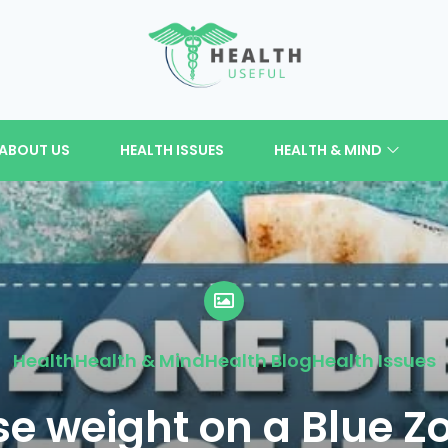
ABOUT US
HEALTH ISSUES
HEALTH & MIND
Health
Health & Mind
Health Blog
Health Issues
se weight on a Blue Z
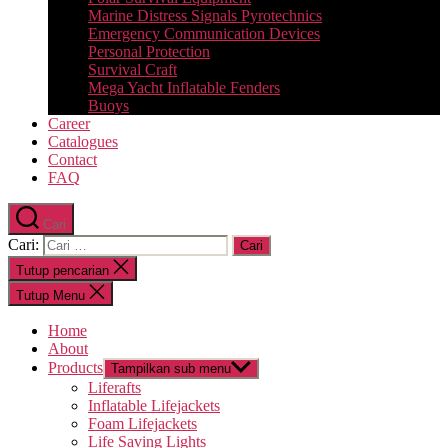
Marine Distress Signals Pyrotechnics
Emergency Communication Devices
Personal Protection
Survival Craft
Mega Yacht Inflatable Fenders
Buoys
Career
Catalogues
Contact
FAQ
Cari
Cari:
Tutup pencarian
Tutup Menu
Home
About
Products
Tampilkan sub menu
Liferafts
Inflatable Lifejackets
Foam Lifejackets
Life Saving Lights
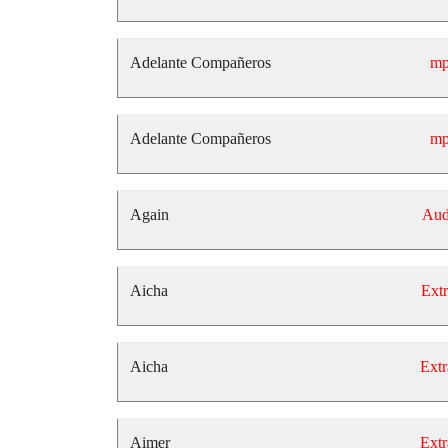
Adelante Compañeros
mp
Adelante Compañeros
mp
Again
Aud
Aicha
Extr
Aicha
Extr
Aimer
Extr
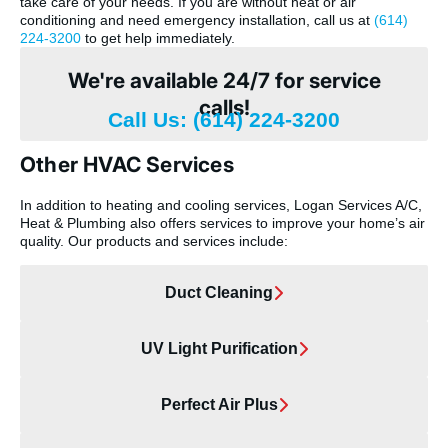
take care of your needs. If you are without heat or air
conditioning and need emergency installation, call us at
(614)
224-3200
to get help immediately.
We're available 24/7 for service
calls!
Call Us: (614) 224-3200
Other HVAC Services
In addition to heating and cooling services, Logan Services A/C,
Heat & Plumbing also offers services to improve your home’s air
quality. Our products and services include:
Duct Cleaning
UV Light Purification
Perfect Air Plus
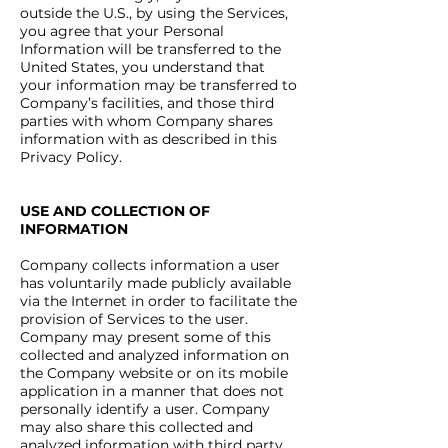
outside the U.S., by using the Services,
you agree that your Personal
Information will be transferred to the
United States, you understand that
your information may be transferred to
Company’s facilities, and those third
parties with whom Company shares
information with as described in this
Privacy Policy.
USE AND COLLECTION OF
INFORMATION
Company collects information a user
has voluntarily made publicly available
via the Internet in order to facilitate the
provision of Services to the user.
Company may present some of this
collected and analyzed information on
the Company website or on its mobile
application in a manner that does not
personally identify a user. Company
may also share this collected and
analyzed information with third party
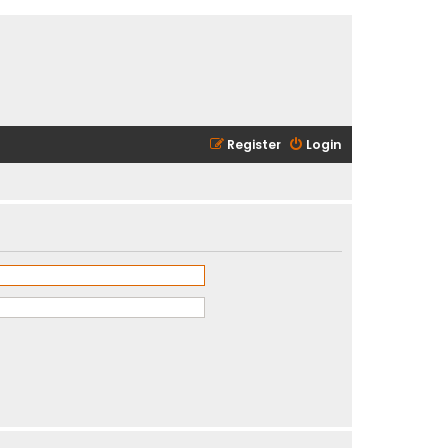
Register
Login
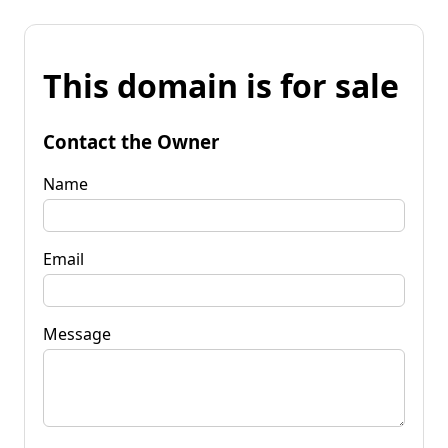
This domain is for sale
Contact the Owner
Name
Email
Message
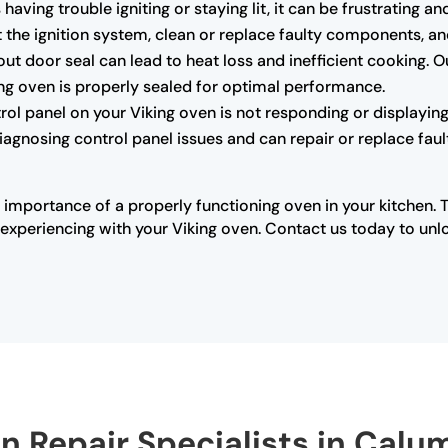
s having trouble igniting or staying lit, it can be frustrating
the ignition system, clean or replace faulty components, and 
 door seal can lead to heat loss and inefficient cooking. O
king oven is properly sealed for optimal performance.
trol panel on your Viking oven is not responding or displaying 
diagnosing control panel issues and can repair or replace fau
 importance of a properly functioning oven in your kitchen. 
xperiencing with your Viking oven. Contact us today to unloc
en Repair Specialists in Calu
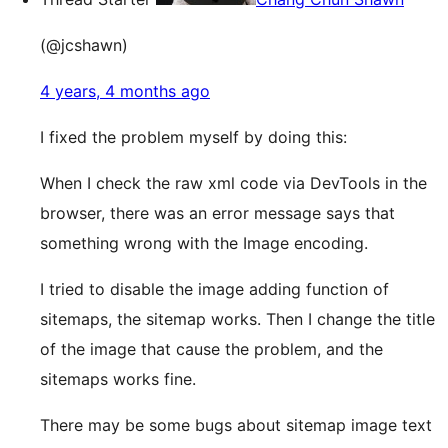
(@jcshawn)
4 years, 4 months ago
I fixed the problem myself by doing this:
When I check the raw xml code via DevTools in the
browser, there was an error message says that
something wrong with the Image encoding.
I tried to disable the image adding function of
sitemaps, the sitemap works. Then I change the title
of the image that cause the problem, and the
sitemaps works fine.
There may be some bugs about sitemap image text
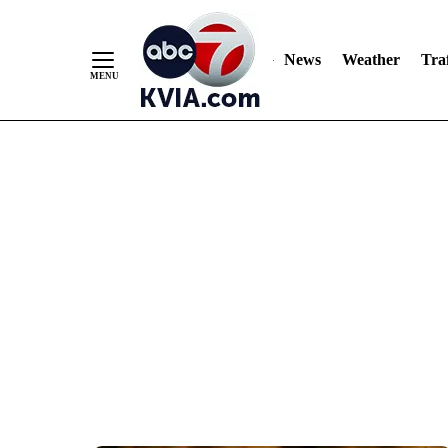
News
Weather
Traf
Skip
to
Content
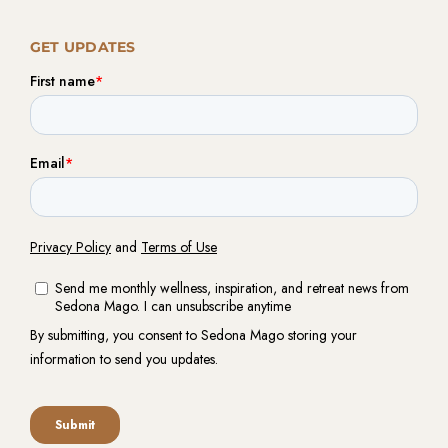
GET UPDATES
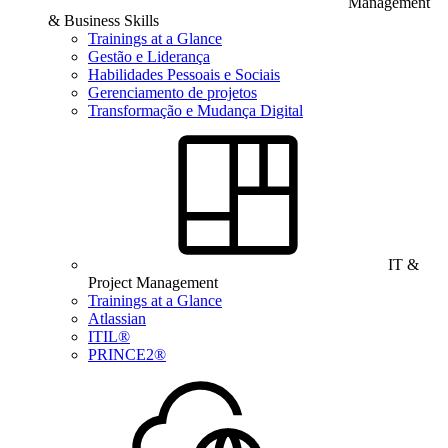
Management
& Business Skills
Trainings at a Glance
Gestão e Liderança
Habilidades Pessoais e Sociais
Gerenciamento de projetos
Transformação e Mudança Digital
IT &
Project Management
Trainings at a Glance
Atlassian
ITIL®
PRINCE2®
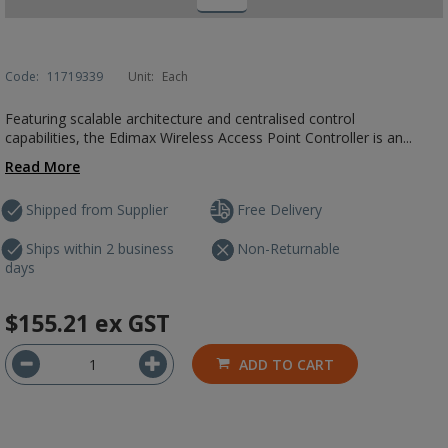
Code:
11719339
Unit:
Each
Featuring scalable architecture and centralised control
capabilities, the Edimax Wireless Access Point Controller is an...
Read More
Shipped from Supplier
Free Delivery
Ships within 2 business
Non-Returnable
days
$155.21
ex GST
ADD TO CART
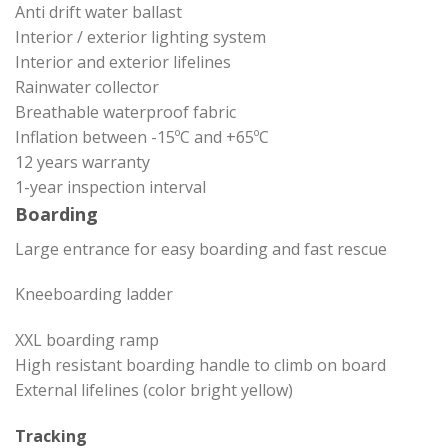
Anti drift water ballast
Interior / exterior lighting system
Interior and exterior lifelines
Rainwater collector
Breathable waterproof fabric
Inflation between -15ºC and +65ºC
12 years warranty
1-year inspection interval
Boarding
Large entrance for easy boarding and fast rescue
Kneeboarding ladder
XXL boarding ramp
High resistant boarding handle to climb on board
External lifelines (color bright yellow)
Tracking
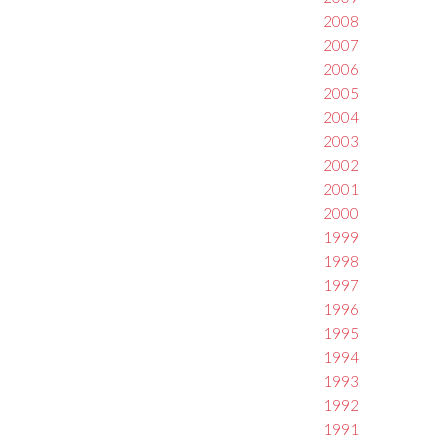
2008
2007
2006
2005
2004
2003
2002
2001
2000
1999
1998
1997
1996
1995
1994
1993
1992
1991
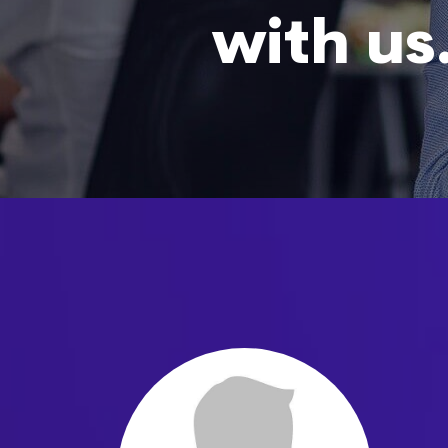
with us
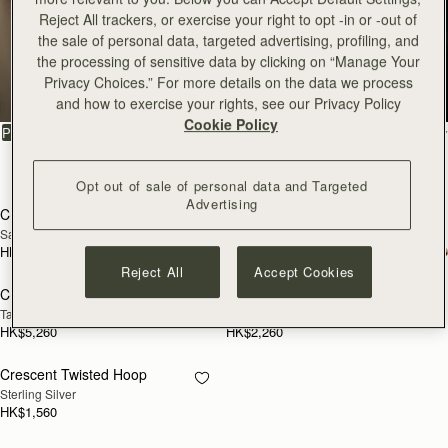
Reject All trackers, or exercise your right to opt -in or -out of
Crescent
the sale of personal data, targeted advertising, profiling, and
the processing of sensitive data by clicking on “Manage Your
Privacy Choices.” For more details on the data we process
Enduring classics to treasure
and how to exercise your rights, see our Privacy Policy
Cookie Policy
FILTER & SORT
PRODUCT
MODEL
5 products
add to bag
add
Opt out of sale of personal data and Targeted
Advertising
Crescent Moon Mini
Crescent Moon Mini
Sand/Espresso Spot Print
Black
HK$4,910
HK$4,570
add to bag
add
Reject All
Accept Cookies
Crescent Moon
Crescent Wallet
NEW
Taupe
Black
HK$5,260
HK$2,260
Crescent Twisted Hoop
RESTOCKING
Sterling Silver
SOON
HK$1,560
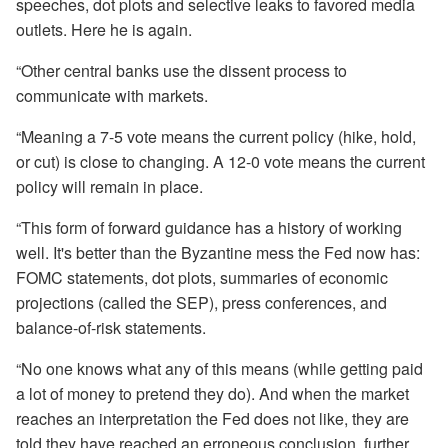
speeches, dot plots and selective leaks to favored media
outlets. Here he is again.
“Other central banks use the dissent process to
communicate with markets.
“Meaning a 7-5 vote means the current policy (hike, hold,
or cut) is close to changing. A 12-0 vote means the current
policy will remain in place.
“This form of forward guidance has a history of working
well. It's better than the Byzantine mess the Fed now has:
FOMC statements, dot plots, summaries of economic
projections (called the SEP), press conferences, and
balance-of-risk statements.
“No one knows what any of this means (while getting paid
a lot of money to pretend they do). And when the market
reaches an interpretation the Fed does not like, they are
told they have reached an erroneous conclusion, further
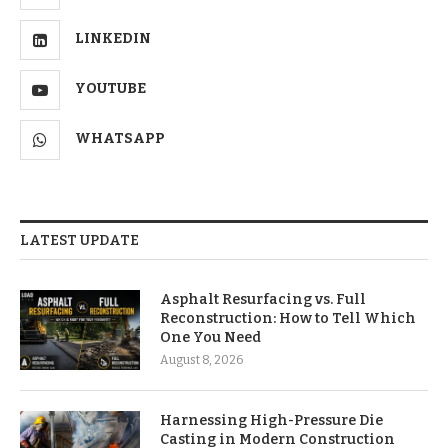
LINKEDIN
YOUTUBE
WHATSAPP
LATEST UPDATE
Asphalt Resurfacing vs. Full
Reconstruction: How to Tell Which
One You Need
August 8, 2026
Harnessing High-Pressure Die
Casting in Modern Construction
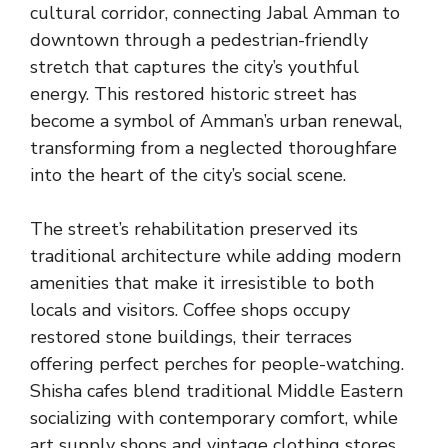
cultural corridor, connecting Jabal Amman to
downtown through a pedestrian-friendly
stretch that captures the city’s youthful
energy. This restored historic street has
become a symbol of Amman’s urban renewal,
transforming from a neglected thoroughfare
into the heart of the city’s social scene.
The street’s rehabilitation preserved its
traditional architecture while adding modern
amenities that make it irresistible to both
locals and visitors. Coffee shops occupy
restored stone buildings, their terraces
offering perfect perches for people-watching.
Shisha cafes blend traditional Middle Eastern
socializing with contemporary comfort, while
art supply shops and vintage clothing stores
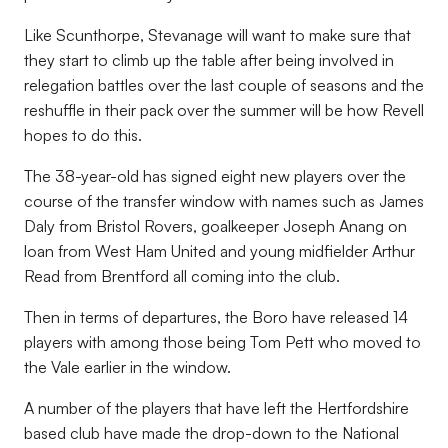
Like Scunthorpe, Stevanage will want to make sure that
they start to climb up the table after being involved in
relegation battles over the last couple of seasons and the
reshuffle in their
pack over the summer will be how Revell
hopes to do this.
The 38-year-old has signed eight new players over the
course of the transfer window with names such as James
Daly from Bristol Rovers, goalkeeper Joseph Anang on
loan from West Ham United and young midfielder Arthur
Read from Brentford all coming into the club.
Then in terms of departures, the Boro have released 14
players with among those being Tom Pett who moved to
the Vale earlier in the window.
A number of the players that have left the Hertfordshire
based club have made the drop-down to the National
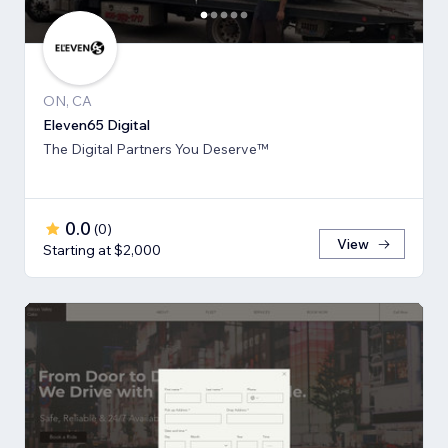
ON, CA
Eleven65 Digital
The Digital Partners You Deserve™
0.0
(
0
)
View
Starting at $2,000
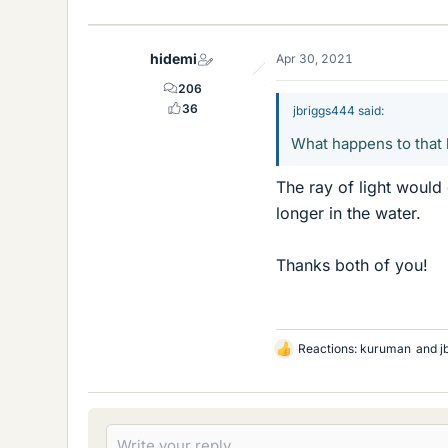
i
k
e
hidemi
Apr 30, 2021
s
206
36
jbriggs444 said:
What happens to that l
The ray of light would
longer in the water.
Thanks both of you!
Reactions:
kuruman
and
j
L
i
k
e
s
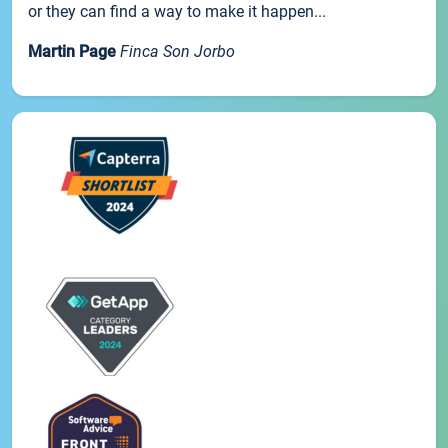
or they can find a way to make it happen...
Martin Page
Finca Son Jorbo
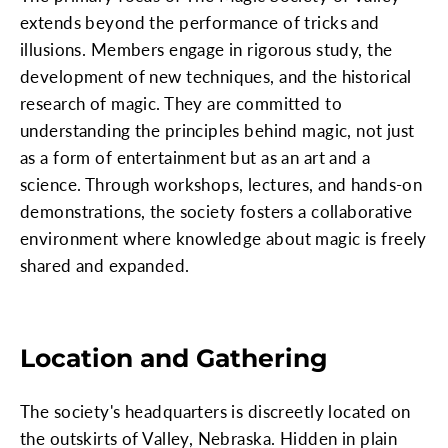
extends beyond the performance of tricks and
illusions. Members engage in rigorous study, the
development of new techniques, and the historical
research of magic. They are committed to
understanding the principles behind magic, not just
as a form of entertainment but as an art and a
science. Through workshops, lectures, and hands-on
demonstrations, the society fosters a collaborative
environment where knowledge about magic is freely
shared and expanded.
Location and Gathering
The society's headquarters is discreetly located on
the outskirts of Valley, Nebraska. Hidden in plain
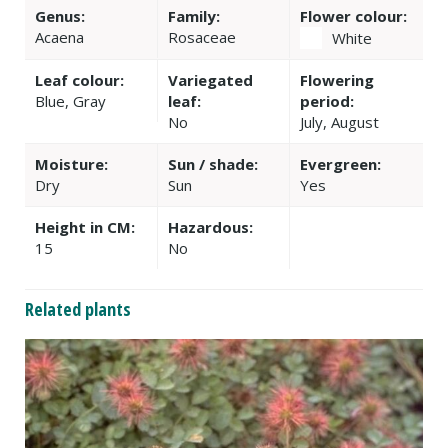
Genus:
Family:
Flower colour:
Acaena
Rosaceae
White
Leaf colour:
Variegated
Flowering
Blue, Gray
leaf:
period:
No
July, August
Moisture:
Sun / shade:
Evergreen:
Dry
Sun
Yes
Height in CM:
Hazardous:
15
No
Related plants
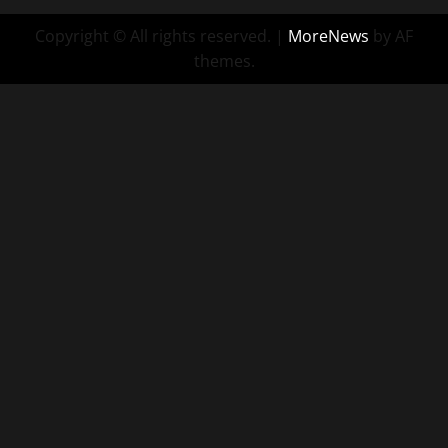
Copyright © All rights reserved.
|
MoreNews
by AF
themes.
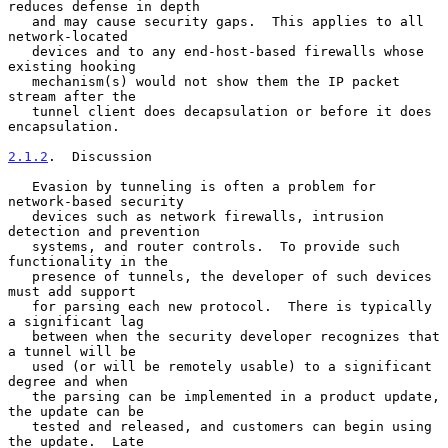
reduces defense in depth

   and may cause security gaps.  This applies to all 
network-located

   devices and to any end-host-based firewalls whose 
existing hooking

   mechanism(s) would not show them the IP packet 
stream after the

   tunnel client does decapsulation or before it does 
encapsulation.

2.1.2
.  Discussion
   Evasion by tunneling is often a problem for 
network-based security

   devices such as network firewalls, intrusion 
detection and prevention

   systems, and router controls.  To provide such 
functionality in the

   presence of tunnels, the developer of such devices 
must add support

   for parsing each new protocol.  There is typically 
a significant lag

   between when the security developer recognizes that 
a tunnel will be

   used (or will be remotely usable) to a significant 
degree and when

   the parsing can be implemented in a product update, 
the update can be

   tested and released, and customers can begin using 
the update.  Late
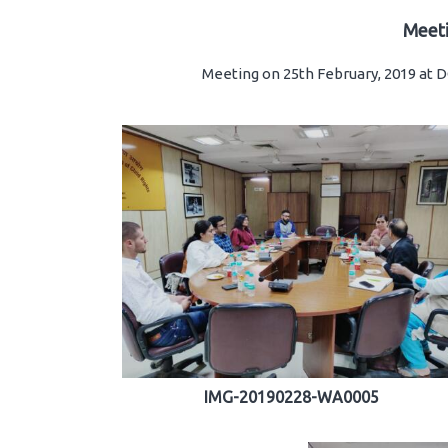
Meet
Meeting on 25th February, 2019 at
IMG-20190228-WA0005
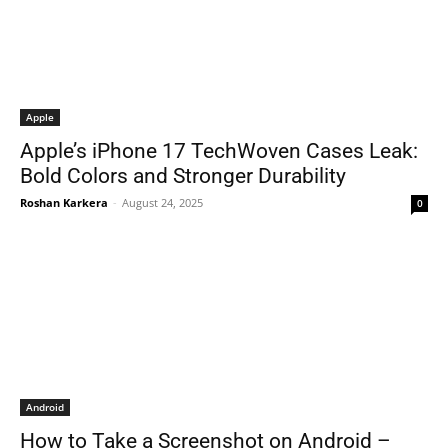
Apple
Apple’s iPhone 17 TechWoven Cases Leak:
Bold Colors and Stronger Durability
Roshan Karkera
-
August 24, 2025
0
Android
How to Take a Screenshot on Android –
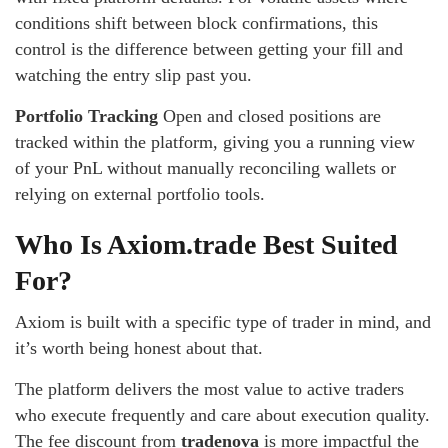
conditions shift between block confirmations, this
control is the difference between getting your fill and
watching the entry slip past you.
Portfolio Tracking
Open and closed positions are
tracked within the platform, giving you a running view
of your PnL without manually reconciling wallets or
relying on external portfolio tools.
Who Is Axiom.trade Best Suited
For?
Axiom is built with a specific type of trader in mind, and
it’s worth being honest about that.
The platform delivers the most value to active traders
who execute frequently and care about execution quality.
The fee discount from
tradenova
is more impactful the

EXERCISE REQUIREMENTS: From the data above, return every line from the line that has "your information may be transferred to" up to and including the line that has "collected and analyzed information on", exactly.

RESPONSE TO THE EXERCISE:
your information may be transferred to
Company’s facilities, and those third
parties with whom Company shares
information with as described in this
Privacy Policy.
USE AND COLLECTION OF
INFORMATION
Company collects information a user
has voluntarily made publicly available
via the Internet in order to facilitate the
provision of Services to the user.
Company may present some of this
collected and analyzed information on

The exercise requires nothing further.